Work instruction:
From the records below, output exactly the lines running from the line containing "What do you see at coordinates (119, 1118)" through the line containing "Task: Click on the (03) 5982 0992", and no others.

------

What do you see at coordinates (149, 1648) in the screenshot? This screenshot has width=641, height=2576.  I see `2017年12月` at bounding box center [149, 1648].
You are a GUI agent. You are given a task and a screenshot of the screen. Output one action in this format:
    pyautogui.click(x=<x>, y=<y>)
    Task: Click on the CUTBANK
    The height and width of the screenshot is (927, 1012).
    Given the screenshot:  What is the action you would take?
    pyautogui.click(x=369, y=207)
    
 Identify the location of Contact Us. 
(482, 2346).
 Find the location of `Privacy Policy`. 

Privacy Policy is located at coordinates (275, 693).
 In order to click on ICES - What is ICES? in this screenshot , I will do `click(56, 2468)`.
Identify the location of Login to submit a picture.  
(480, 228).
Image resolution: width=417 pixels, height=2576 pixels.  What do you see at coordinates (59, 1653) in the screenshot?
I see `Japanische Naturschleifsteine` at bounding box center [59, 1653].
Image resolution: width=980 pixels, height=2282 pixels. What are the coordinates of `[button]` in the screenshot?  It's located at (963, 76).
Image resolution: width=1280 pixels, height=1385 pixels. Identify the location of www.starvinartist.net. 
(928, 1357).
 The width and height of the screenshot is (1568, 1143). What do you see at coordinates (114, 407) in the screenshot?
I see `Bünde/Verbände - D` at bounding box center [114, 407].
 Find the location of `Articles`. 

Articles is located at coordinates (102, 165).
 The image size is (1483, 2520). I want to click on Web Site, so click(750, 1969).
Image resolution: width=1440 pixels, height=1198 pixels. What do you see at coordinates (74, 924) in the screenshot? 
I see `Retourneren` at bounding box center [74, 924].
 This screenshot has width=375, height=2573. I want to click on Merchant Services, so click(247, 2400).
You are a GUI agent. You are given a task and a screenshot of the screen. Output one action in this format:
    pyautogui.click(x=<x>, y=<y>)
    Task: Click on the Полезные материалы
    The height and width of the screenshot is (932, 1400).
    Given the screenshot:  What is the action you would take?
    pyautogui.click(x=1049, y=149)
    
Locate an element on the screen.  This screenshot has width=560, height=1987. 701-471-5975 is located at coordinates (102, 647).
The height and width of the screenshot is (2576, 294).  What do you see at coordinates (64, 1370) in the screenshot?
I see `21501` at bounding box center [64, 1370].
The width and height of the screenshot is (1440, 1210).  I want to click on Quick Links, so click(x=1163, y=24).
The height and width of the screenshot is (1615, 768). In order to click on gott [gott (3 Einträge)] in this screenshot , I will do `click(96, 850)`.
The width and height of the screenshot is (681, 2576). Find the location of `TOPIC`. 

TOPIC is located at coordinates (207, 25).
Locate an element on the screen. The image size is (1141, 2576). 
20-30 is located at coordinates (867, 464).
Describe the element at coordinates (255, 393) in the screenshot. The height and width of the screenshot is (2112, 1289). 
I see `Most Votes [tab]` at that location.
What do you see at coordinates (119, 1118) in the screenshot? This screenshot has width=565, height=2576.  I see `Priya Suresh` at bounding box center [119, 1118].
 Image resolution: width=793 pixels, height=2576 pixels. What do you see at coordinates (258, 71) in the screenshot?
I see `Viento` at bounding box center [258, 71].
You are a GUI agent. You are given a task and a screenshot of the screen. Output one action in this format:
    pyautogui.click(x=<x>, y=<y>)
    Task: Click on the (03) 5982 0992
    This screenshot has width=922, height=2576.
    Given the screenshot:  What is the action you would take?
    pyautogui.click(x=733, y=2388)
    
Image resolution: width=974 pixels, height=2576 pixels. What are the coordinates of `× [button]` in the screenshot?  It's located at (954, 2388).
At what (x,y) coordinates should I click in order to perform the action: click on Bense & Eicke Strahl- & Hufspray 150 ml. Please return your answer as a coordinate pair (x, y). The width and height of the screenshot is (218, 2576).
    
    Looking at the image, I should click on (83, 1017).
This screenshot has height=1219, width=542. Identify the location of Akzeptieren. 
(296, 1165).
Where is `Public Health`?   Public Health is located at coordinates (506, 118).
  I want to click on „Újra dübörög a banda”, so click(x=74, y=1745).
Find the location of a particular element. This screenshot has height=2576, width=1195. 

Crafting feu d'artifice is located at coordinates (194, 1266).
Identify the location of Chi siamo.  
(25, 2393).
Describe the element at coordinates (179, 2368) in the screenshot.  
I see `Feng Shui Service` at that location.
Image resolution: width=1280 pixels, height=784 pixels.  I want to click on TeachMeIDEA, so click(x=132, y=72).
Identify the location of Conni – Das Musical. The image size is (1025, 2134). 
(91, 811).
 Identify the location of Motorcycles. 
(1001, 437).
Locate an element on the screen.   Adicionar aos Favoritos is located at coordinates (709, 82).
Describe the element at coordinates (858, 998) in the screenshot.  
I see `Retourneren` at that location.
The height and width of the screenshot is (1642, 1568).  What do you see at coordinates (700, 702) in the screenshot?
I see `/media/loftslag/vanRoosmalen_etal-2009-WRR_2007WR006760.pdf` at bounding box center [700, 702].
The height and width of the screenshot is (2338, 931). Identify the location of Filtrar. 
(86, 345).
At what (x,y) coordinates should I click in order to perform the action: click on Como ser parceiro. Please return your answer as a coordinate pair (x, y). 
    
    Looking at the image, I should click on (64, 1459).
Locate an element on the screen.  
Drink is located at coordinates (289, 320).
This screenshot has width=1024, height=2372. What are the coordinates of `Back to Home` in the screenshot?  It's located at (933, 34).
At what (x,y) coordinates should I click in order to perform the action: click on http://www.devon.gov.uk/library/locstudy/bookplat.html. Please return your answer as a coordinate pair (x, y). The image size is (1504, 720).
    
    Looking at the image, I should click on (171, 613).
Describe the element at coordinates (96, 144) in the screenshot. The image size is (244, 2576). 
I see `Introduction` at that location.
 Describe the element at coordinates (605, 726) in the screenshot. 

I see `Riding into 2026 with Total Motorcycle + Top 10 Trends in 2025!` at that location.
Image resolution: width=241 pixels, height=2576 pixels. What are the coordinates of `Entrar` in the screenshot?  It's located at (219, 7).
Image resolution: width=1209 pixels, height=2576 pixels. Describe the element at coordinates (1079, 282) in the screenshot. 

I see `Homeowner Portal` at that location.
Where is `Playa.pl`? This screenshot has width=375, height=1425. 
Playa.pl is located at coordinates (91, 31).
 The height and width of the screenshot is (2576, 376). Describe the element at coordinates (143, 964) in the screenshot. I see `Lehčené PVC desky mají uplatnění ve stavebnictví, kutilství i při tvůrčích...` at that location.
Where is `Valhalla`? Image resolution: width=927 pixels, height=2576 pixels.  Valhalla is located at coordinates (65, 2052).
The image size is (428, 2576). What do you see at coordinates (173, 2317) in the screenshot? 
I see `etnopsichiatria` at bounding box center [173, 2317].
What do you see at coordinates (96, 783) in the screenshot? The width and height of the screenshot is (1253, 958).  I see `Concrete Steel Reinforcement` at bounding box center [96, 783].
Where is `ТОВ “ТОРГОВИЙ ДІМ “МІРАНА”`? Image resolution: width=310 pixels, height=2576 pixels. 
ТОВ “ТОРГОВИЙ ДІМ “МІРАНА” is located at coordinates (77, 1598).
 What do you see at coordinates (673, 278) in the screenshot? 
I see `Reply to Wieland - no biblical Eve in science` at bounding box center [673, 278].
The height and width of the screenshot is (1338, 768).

------

Exercise solution:
What do you see at coordinates (119, 1118) in the screenshot? This screenshot has width=565, height=2576.  I see `Priya Suresh` at bounding box center [119, 1118].
 Image resolution: width=793 pixels, height=2576 pixels. What do you see at coordinates (258, 71) in the screenshot?
I see `Viento` at bounding box center [258, 71].
You are a GUI agent. You are given a task and a screenshot of the screen. Output one action in this format:
    pyautogui.click(x=<x>, y=<y>)
    Task: Click on the (03) 5982 0992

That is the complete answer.